Corps de l’article

L’organisation du travail dans l’industrie est un phénomène sur lequel se sont penchés économistes et chercheurs en sciences sociales ; elle est particulièrement adaptée à un secteur de production de biens. Dans les services, la question peut se poser de sa pertinence, tant les phénomènes de productivité sont difficiles à cerner. À l’hôpital, la taille réduite des services de soins et donc des effectifs qu’il est possible de prendre en compte, l’éparpillement des malades accru par la disparition dans les années soixante-dix des salles communes (ce que l’on a appelé l’« humanisation » des hôpitaux), mais également un encadrement légal et réglementaire théoriquement fort contraignant alors que le glissement des tâches est constant, tout se conjugue pour rendre plus malaisée l’appréhension de l’organisation du travail.

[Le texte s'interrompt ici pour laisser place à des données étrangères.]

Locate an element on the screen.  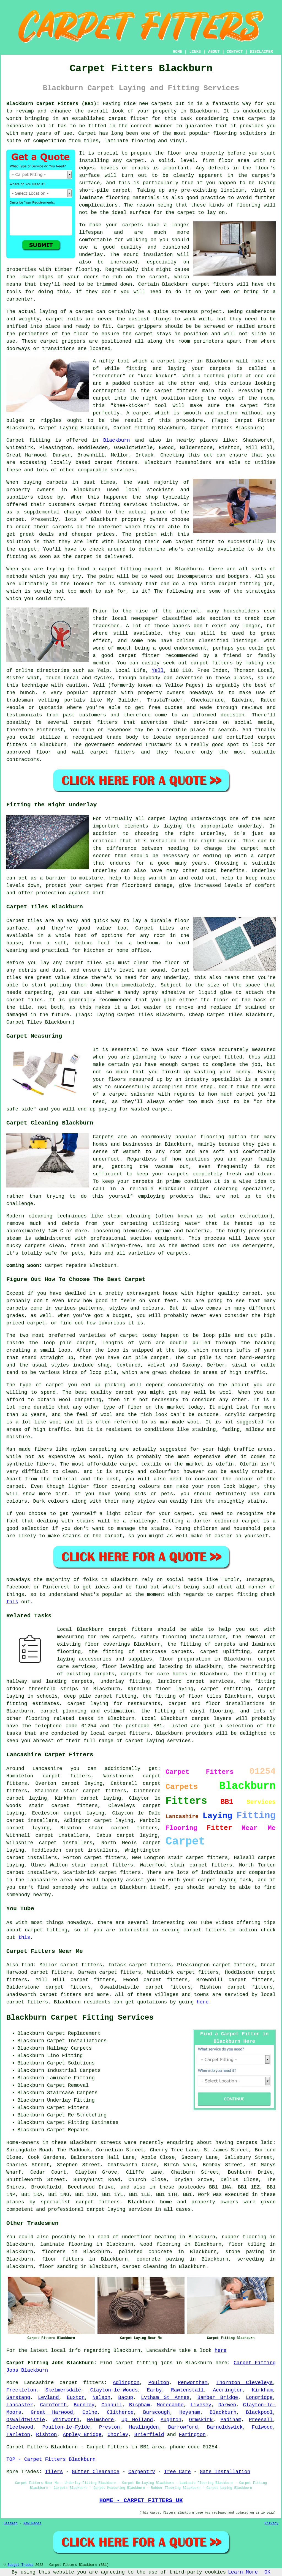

C’est cette gageure qu’ont affrontée les quatorze auteurs de cet ouvrage qui, à l’initiative du Comité de recherche 13 « Sociologie de la santé », de l’Association internationale des sociologues de langue française, présente des travaux récents. Si le système de santé et les hôpitaux français sont placés au centre de l’étude, la dimension comparative est prise en compte avec une approche du système chilien et de la profession médicale en Algérie, mais également par les expériences anglaise, canadienne, belge, analysées dans plusieurs articles. L’étude comparative des carrières et relations au sein du corps médical hospitalier en Europe, par Carine Vassy, permet ainsi de mieux percevoir que les spécificités françaises sont bien réduites et que des dynamiques semblables se retrouvent dans les divers pays. De même, sans que soit négligé le métier-roi des services de soins, celui de l’infirmière (et Isabelle Féroni explique bien à quel point la rhétorique de l’identité infirmière élaborée par ses élites se révèle un « piège »), d’autres professions sont prises en compte : les médecins, bien sûr, mais aussi les aides-soignantes, les directeurs (François-Xavier Schweyer se demande ainsi quel rôle peuvent jouer dans l’organisation des soins les directeurs d’hôpital[1] qui ne disposent pas de la légitimité technique que possèdent, par exemple, les médecins), les cadres de santé, les pharmaciens.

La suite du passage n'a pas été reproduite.